Wed, 20 Feb 2013 - 3:21 PM CST

Foot washing
Madison AG Pastor Peter Joudry washes the feet of Stephen Perry, who pastored the church from 1985-90 as well as 1995-2007.

When he applied for the job as lead pastor, Peter A. Joudry knew Madison (Indiana) Assembly of God (MAG) had a reputation for mistreating clergy during the past three decades. Nevertheless, Joudry soldiered on through a seven-month vetting process that included a dozen interviews before the congregation elected him in April 2011.

However, by the seventh month of his tenure, old, entrenched patterns began to resurface. By the ninth month, 40 percent of the 260-member congregation had left.

Soon afterward, Joudry invited the four men who had preceded him as pastor during the previous 30 years to a reconciliation weekend at the church.

Even though many of the members who had wounded the pastors no longer attend MAG, Joudry determined to apologize for the offenses committed against the leaders. As an act of contrition, Joudry and his wife, Ruth, washed the feet of pastors and their wives dating back to 1983: Don and Barb Fisher; Stephen and Patty Perry; Ron and Dorene Bontrager; and Chuck and Susie Lynch. Members of the congregation gathered around the guests amid tears and hugs.

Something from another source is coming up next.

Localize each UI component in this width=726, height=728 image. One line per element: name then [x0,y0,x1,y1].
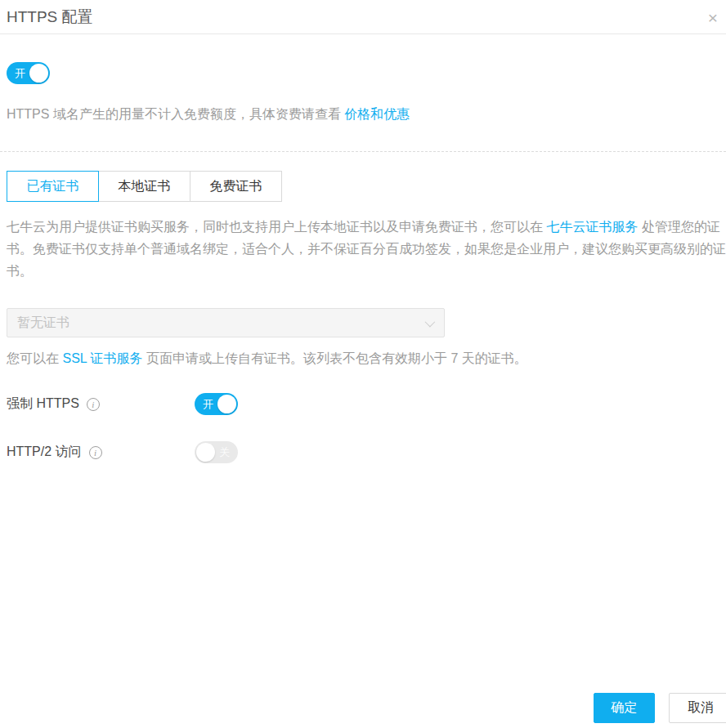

Before the foot-washing ceremony, as the four former pastors and their spouses sat on the platform, Joudry led the congregation in prayers of confession and repentance.

"We needed this weekend because of the misdeeds and un-Christlike attitudes that were displayed by our congregation toward these men of God and their families," Joudry says. "They suffered greatly under a yoke of rebellion and control while being here. They left this body wounded and deeply distressed."

At the service, the sins the congregation repented of included gossip, assuming the worst about their pastors, sending the ministers anonymous letters containing un-Christlike comments, publicly maligning their pastors, and causing a strain on their health.

Even though he has been gone since becoming pastor of Lakeview Church in Indianapolis 18 years ago, Bontrager says he still knows three-fourths of the attendees at MAG. He said during his time in Madison he felt like a young, insecure hireling who had to toe the line.

"But all who remain there want to support the pastor; the spirit of control has been broken," Bontrager says. "The service was authentic, encouraging and extremely meaningful."

Joudry credits M. Wayne Benson, founder of Paraclete Ministries, with laying the groundwork for the reconciliation. Benson, who also took part in the ceremonies, served as MAG interim pastor before Joudry's arrival. Benson commended Joudry for his courage and conviction in organizing the event and urged the congregation to pledge their loyalty to Joudry.

The ceremony included a responsive reading by the congregation to resolve future problems in a biblical and Christ-like manner.

"What we do with rumors and accusations will help change the culture of the church," Joudry says.